The presentation was followed by a brief Q&A session:

  • Q: In different businesses, different technologies are used to implement new business models — how large is your team? You talked about inside and outside, how large is the entire scale?
  • A: I think of teams a little different than in a normal bank, where you have your direct team and then the support structure. This model does not work in what we do. In order to accomplish everything we want, I would need a huge team, and if I have a huge team, everyone will think I am doing innovation, and they will not do anything. However, I need everyone else to do innovation — all we really do with the Ventures team is run the platform and allow everyone to innovate — the core team is less than 50 people — add to this all the intrapreneurs, the 1,200 ideas submitted, the 500 FinTechs we engaged with, all together making up the extended team; the digital bank in Hong Kong that I mentioned is scaling from 50 to 75 to 100 people, etc., and this is also part of the extended team. Ultimately, the extended team has to grow until the whole bank is the extended team.

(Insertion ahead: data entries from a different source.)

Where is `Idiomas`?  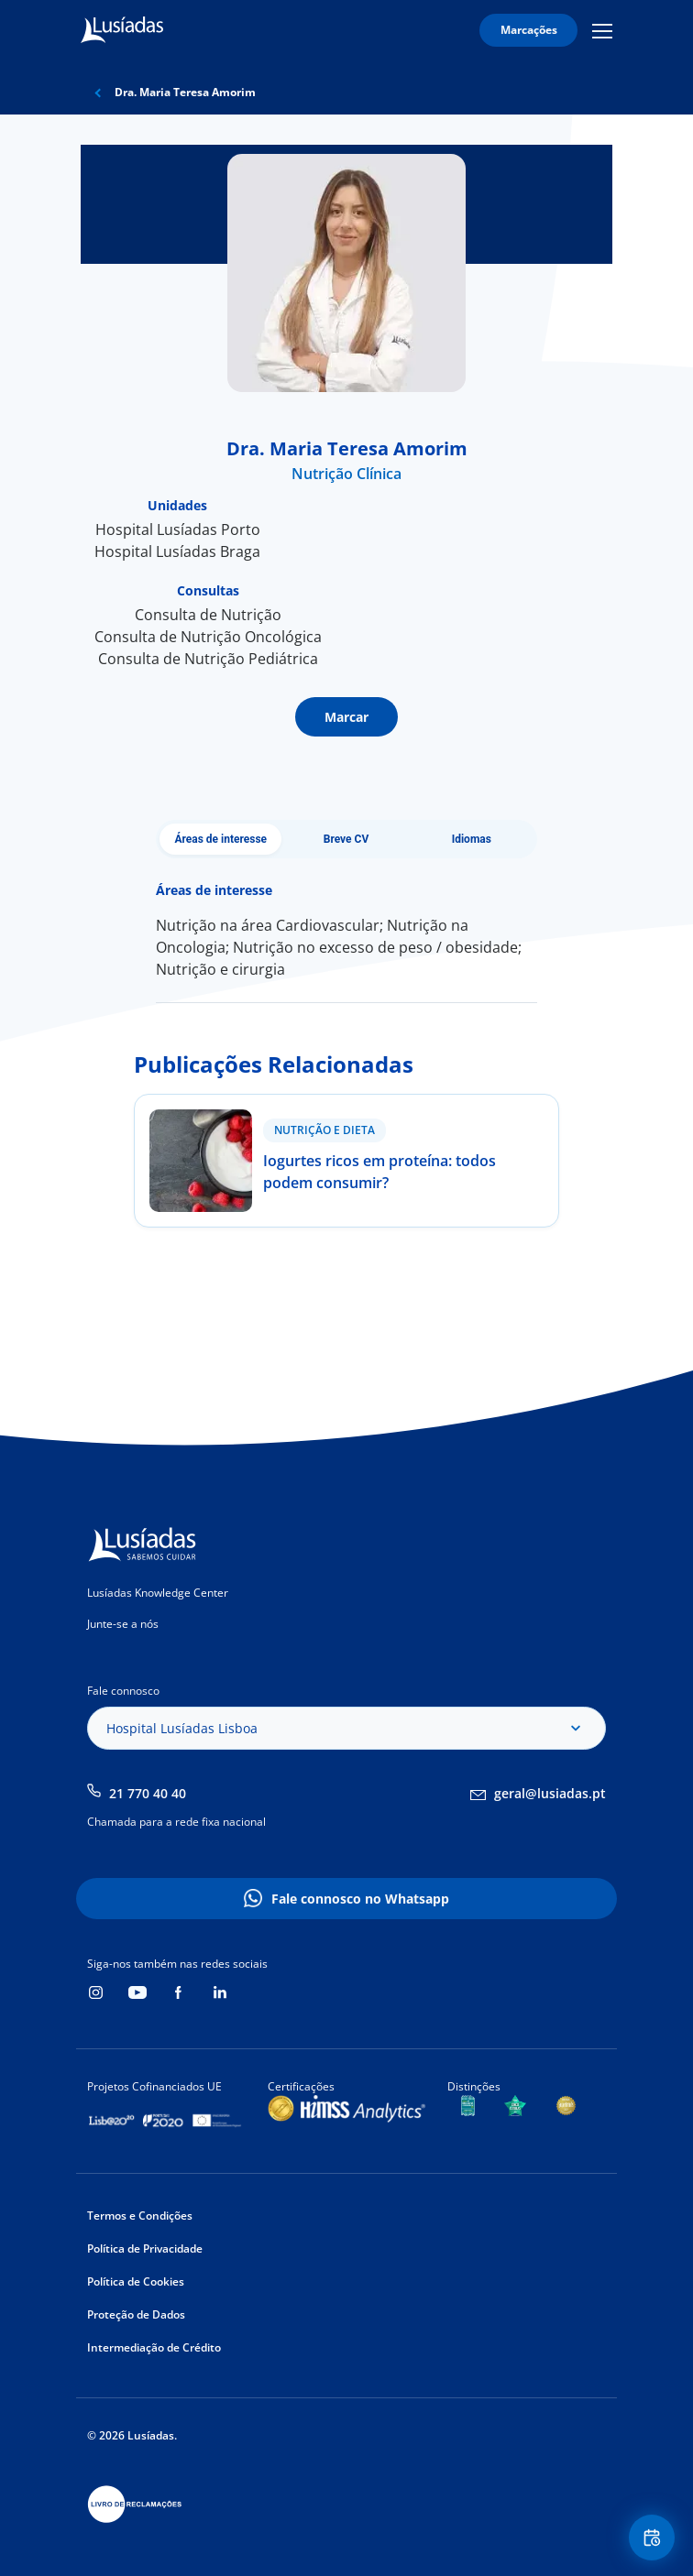 Idiomas is located at coordinates (471, 839).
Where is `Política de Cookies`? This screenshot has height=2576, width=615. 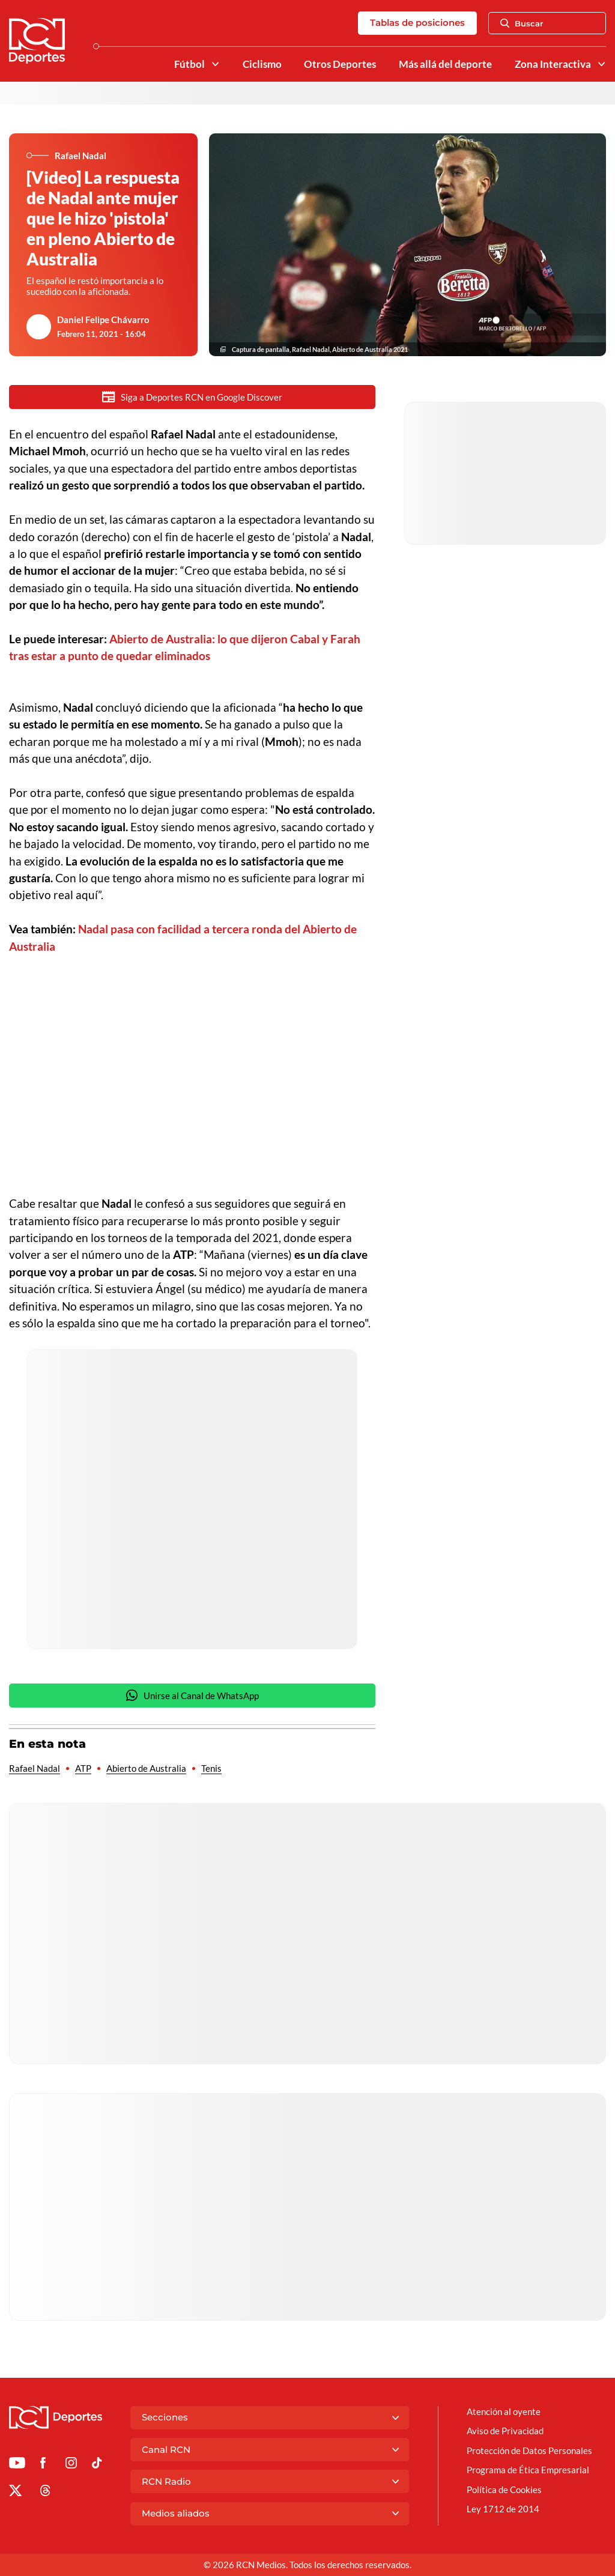 Política de Cookies is located at coordinates (504, 2489).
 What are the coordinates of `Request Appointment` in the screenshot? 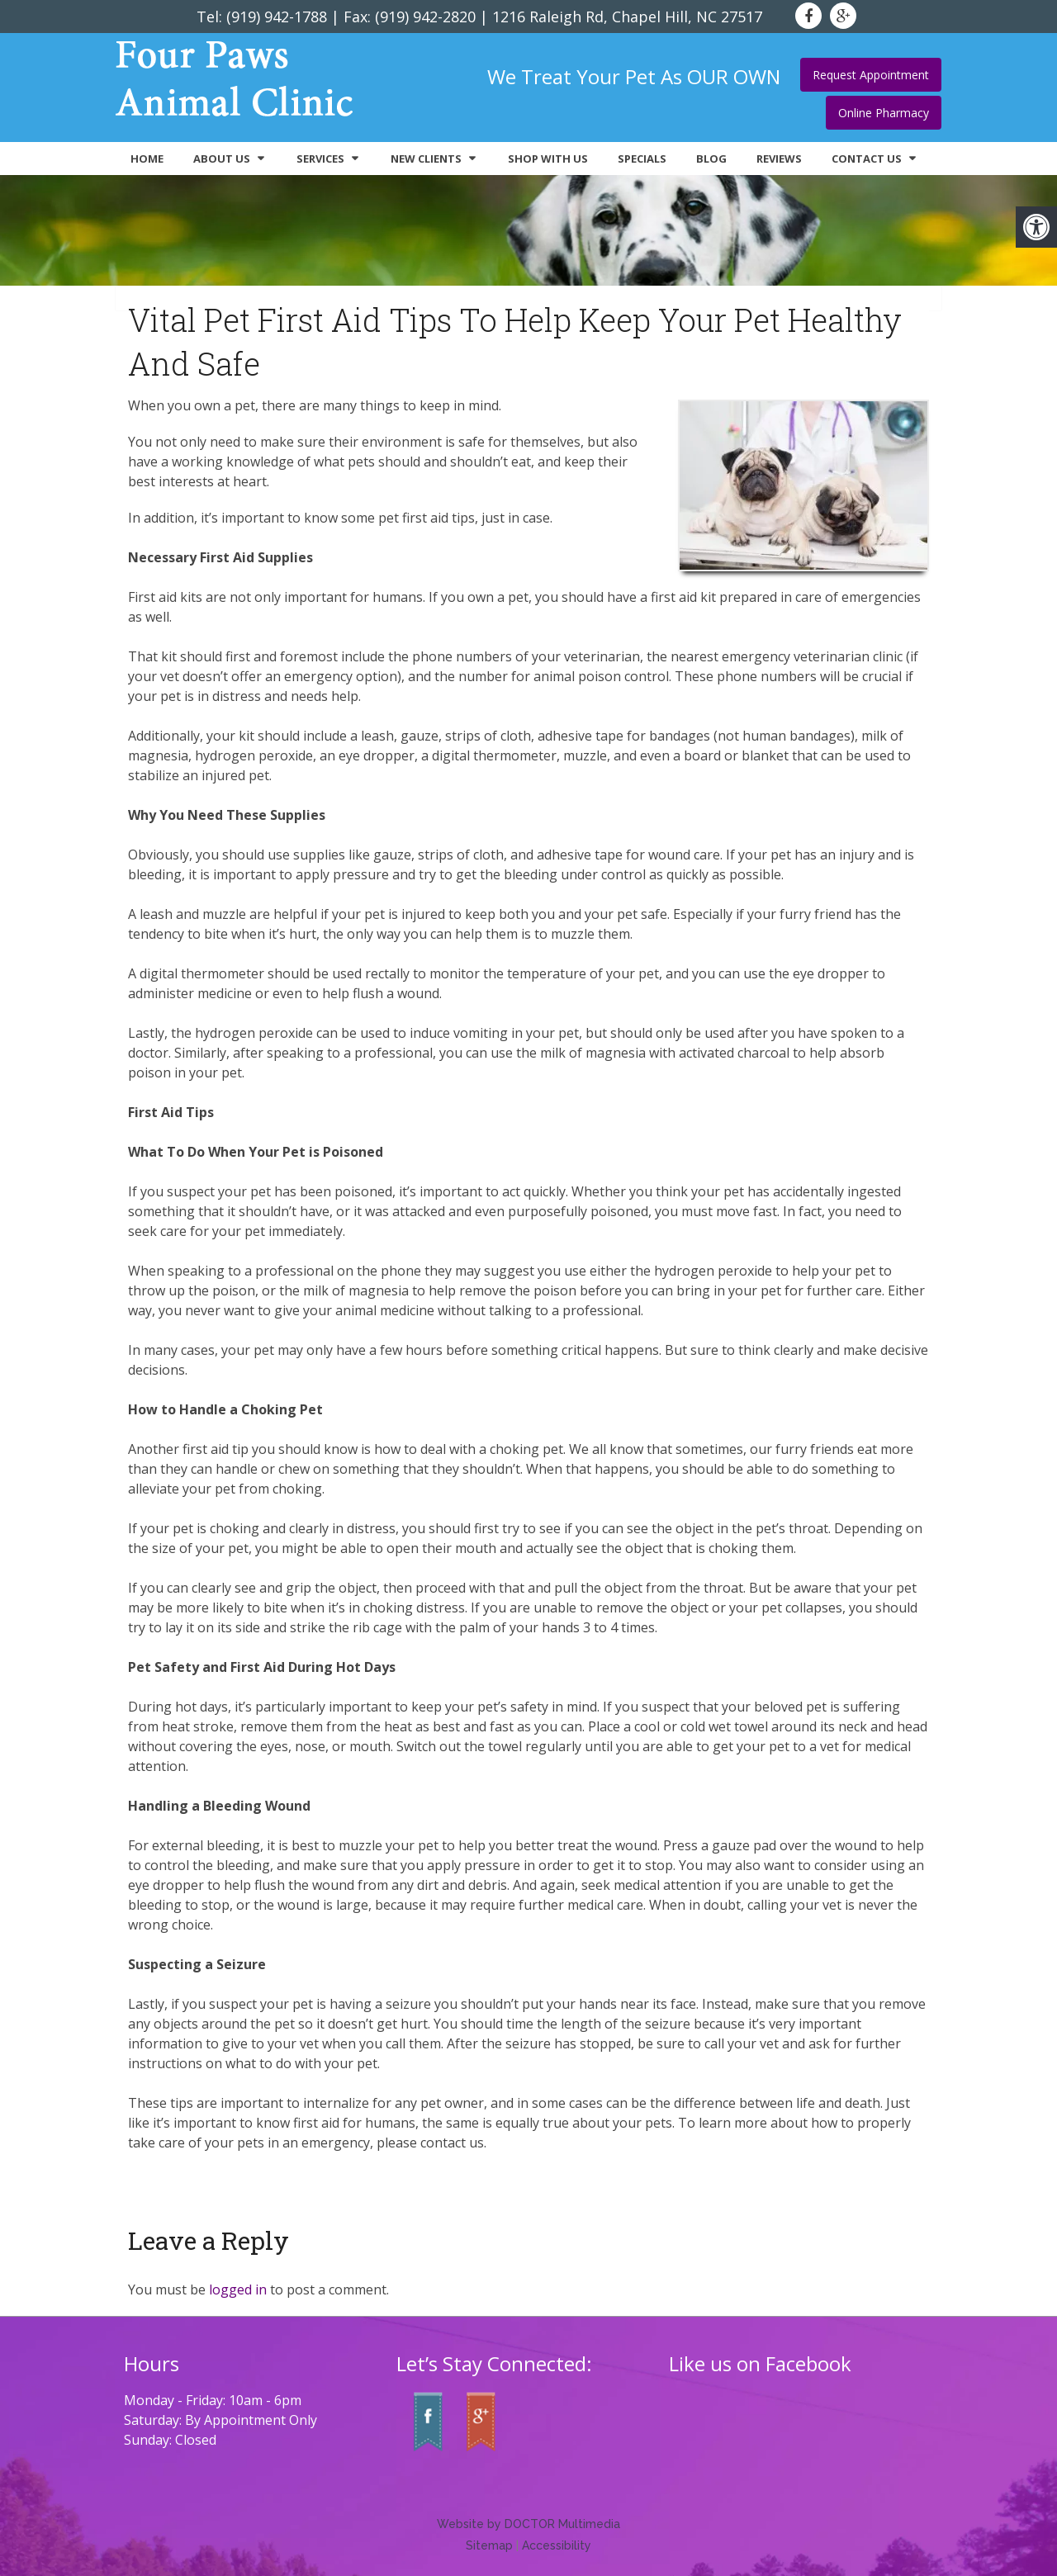 It's located at (871, 75).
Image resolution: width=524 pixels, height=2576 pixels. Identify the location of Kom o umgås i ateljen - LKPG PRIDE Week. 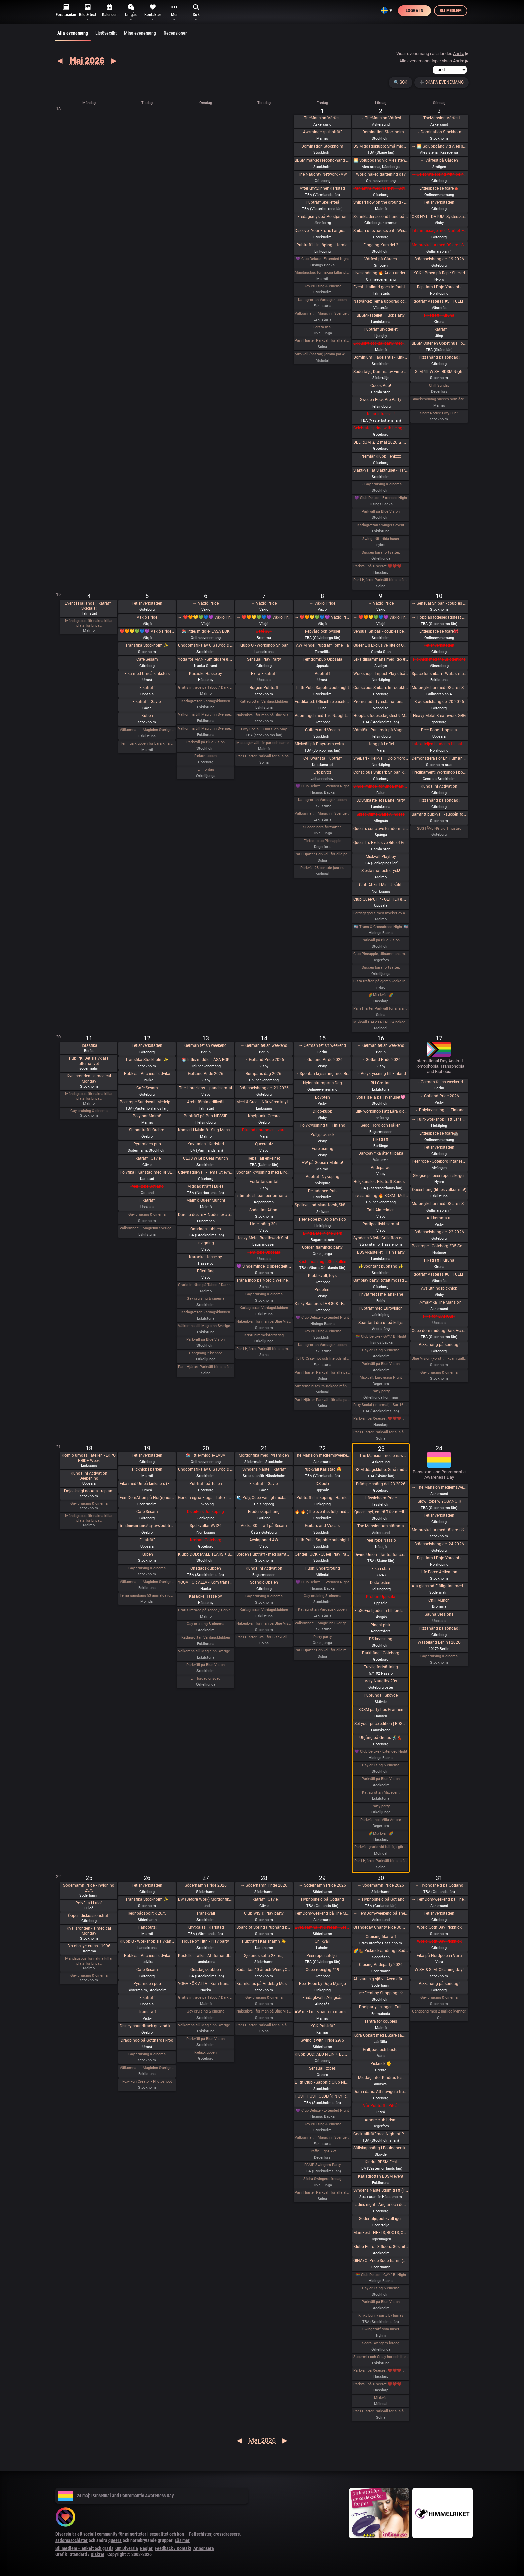 (89, 1458).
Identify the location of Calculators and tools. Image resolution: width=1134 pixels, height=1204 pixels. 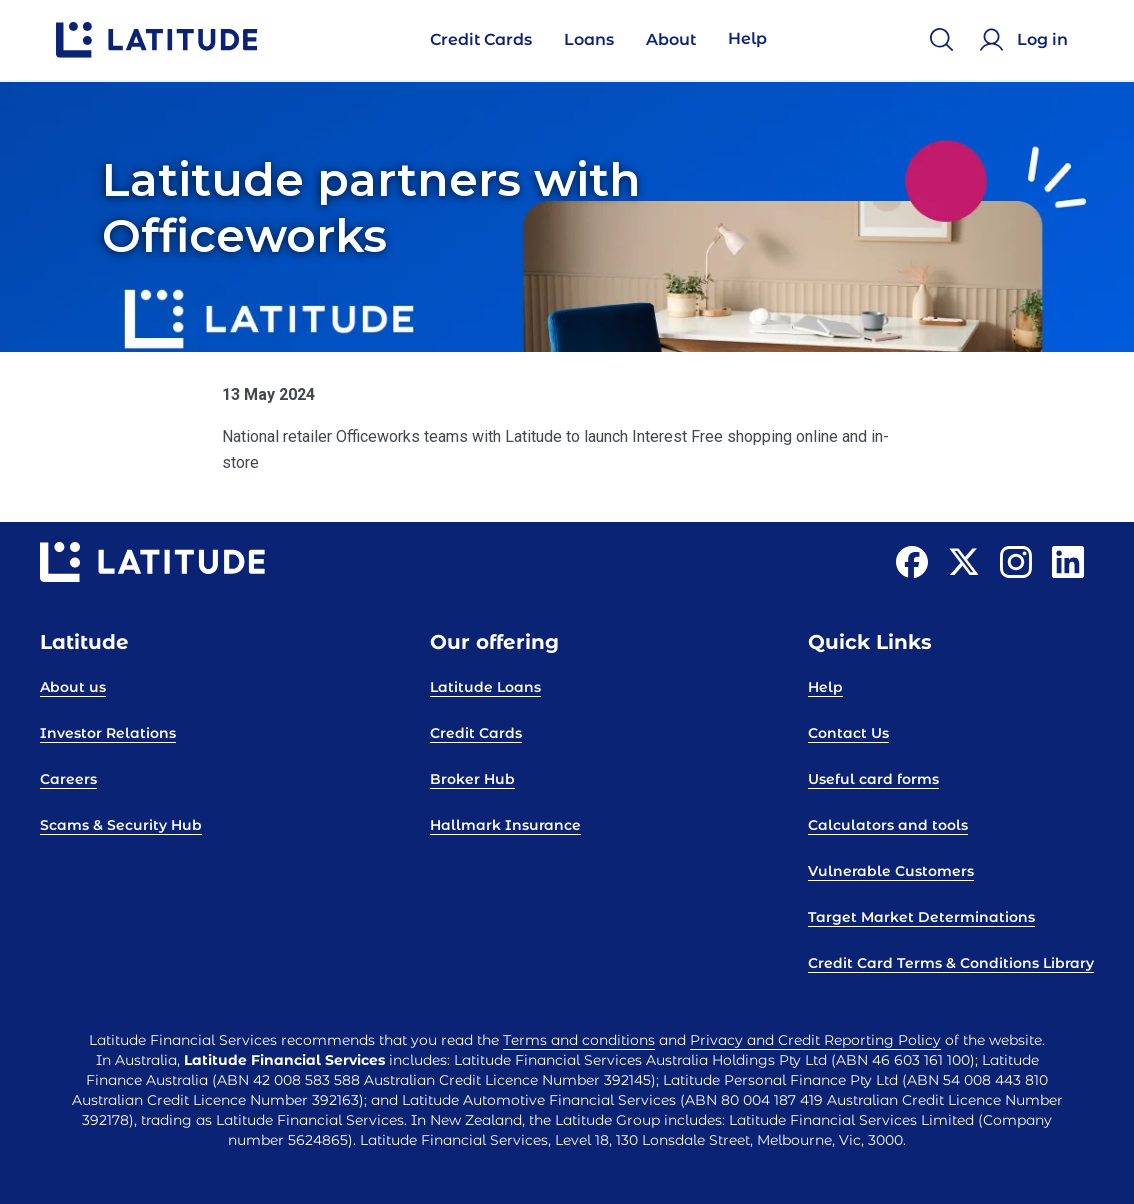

  • Q: You said you want to create good client experiences, to know what these expectations are towards the bank, how do you measure this?
  • A: We need to talk to our customers quite a bit more than banks historically have — done previously with spreadsheets, those KPIs are all very focused on the existing way of doing things — as we change the way of doing things, learn from our customers what they really want, and that only happens if we try something, learn, adopt, etc. We cannot do market research upfront, and release something three years later. You need to start small and iterate, and talk to customers all the time, validate the features of the customer experience. Today the distinction between retail and corporate customers might not be that relevant anymore — a retail customer with a smartphone has as much computing power as a corporate — so the expectations are similar — a corporate treasurer buys music on iTunes in seconds, and then they do not want to wait for days for the account opening in Indonesia — so the expectations are converging.
  • Q: Would the client conversation happen through a sales rep or a special team?
  • A: Often through a special team, through a special agency that we hire, but we are also training our bankers to listen and experiment with customers a little more, but that takes time.
  • Q: It is quite difficult to hear what is happening in the field for large corporations — but if you can take advantage of external resources, what are your secrets of success?
  • A: The culture of the corporation is fundamentally different for a big corporation. A big corporation does the following well: operate at scale, optimize for efficiency, and mitigate risk. All information is filtered, and processes are slowed down in order not to take too much risk, but it is slow. That is not how a startup works, and that is not how you change — when you change, efficiency is not that important — when you go from A to B, and you do not know what B is, then there is no point in being efficient, you need to solve for creation, you need to figure out what B should/could be — for that, you need to tolerate a bit more risk, and you will duplicate, so it will not be as efficient. Partly, we learn from startups, partly, we need to un-learn some of the reflexes, and some of the skills that we learned in our businesses, because these are not the skills for tomorrow. If you tell people what to do, they expect you to tell them all the time, and they will not figure it out themselves — you want more people to solve the same problem slightly differently. You need to unlearn first, then relearn. Innovation at the heart is about people, digitization is about business models, by people, with people, it is about people.